Jésus en croix est insulté : Luc 23, 35-43
Les lectures : 2 Samuel 5, 1-3 ; Psaume 121 (122) ; Colossiens 1, 12-20
Les citations bibliques sont tirées de la Traduction liturgique officielle.

Le texte de l’Évangile de Luc offre une fidèle présentation de la vocation de Jésus, telle que révélée lors de son passage en ce monde, en l’occurrence, celle du règne. À travers les propos dérisoires des chefs religieux et des soldats, des injures proférées par l’un des malfaiteurs crucifiés à ses côtés et des paroles de repentir exprimées par l’autre, on perçoit déjà la vocation que Jésus exercera après sa résurrection. Mais quels en seront les signes révélateurs? Ou plus précisément, quels sont ses agirs et ses paroles qui conduiront à reconnaitre le personnage tant attendu, le Messie?

Un brin d’histoire et quelques définitions

Il importe d’abord d’avoir une juste compréhension des titres attribués à Jésus, dont les suivants : Messie, Christ, Roi. D’emblée, on peut déjà dire qu’ils revêtent un sens commun, qu’ils font tous référence à la même fonction.

Pendant une certaine période de l’époque vétérotestamentaire, le peuple d’Israël était sous la gouvernance d’un roi. Or, marqué de l’onction au moment de son accession au trône, le roi recevait alors le titre d’Oint de YHWH. La traduction hébraïque d’Oint étant précisément ‘Messiah’ (Messie), le roi était donc considéré comme le Messie régnant sur le peuple. À noter également la traduction grecque des Messiah, c’est-à-dire Christos [1].  Ajoutons encore que, durant la période de son règne, le roi recevait également le titre de fils de Dieu. Il importe cependant de spécifier que ce titre n’avait pas de valeur ontologique, mais faisait strictement référence à la fonction royale du personnage. Il en découle donc que les titres Oint, Fils de Dieu, Messie et Christ renvoient au même et unique fonction, celle du règne.

Or, de tous les rois qui ont régné sur Israël, David fut considéré comme le plus grand. Depuis la fin de la période monarchique, soit au moment où le peuple fut mené en exil, plus de cinq cents ans avant la venue de Jésus, on n’a jamais cessé d’espérer le rétablissement de la royauté, espérance qui s’exprimait surtout par la venue d’un nouveau David.

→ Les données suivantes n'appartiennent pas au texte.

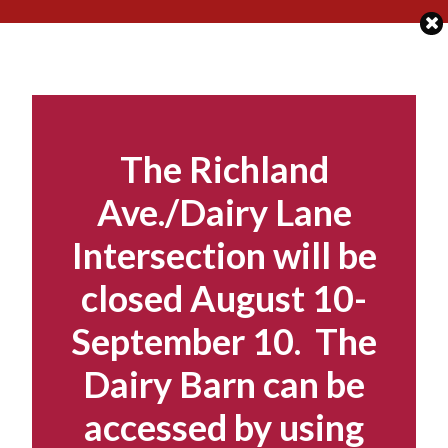
Skip
to
content
The Richland
Ave./Dairy Lane
Intersection will be
closed August 10-
September 10. The
Dairy Barn can be
accessed by using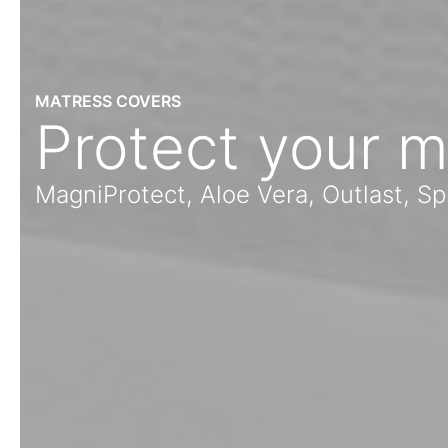
MATRESS COVERS
Protect your m
MagniProtect, Aloe Vera, Outlast,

Bref, que l’on attribue à Jésus l’un ou l’autre de ces titres – Oint, Messie, Christ ou Fils de Dieu – on fait toujours référence à son statut royal. Mais comment s’est manifesté ce statut?

Des signes avant-coureurs

Tout au long de son parcours terrestre, Jésus se démarque tout autant parmi les foules que parmi ses proches. Il accomplit des gestes qui étonnent et qui, petit à petit, lui tissent une renommée qui l’élève au-dessus de tout autre être humain, comme en font foi les quelques exemples présentés ci-dessous.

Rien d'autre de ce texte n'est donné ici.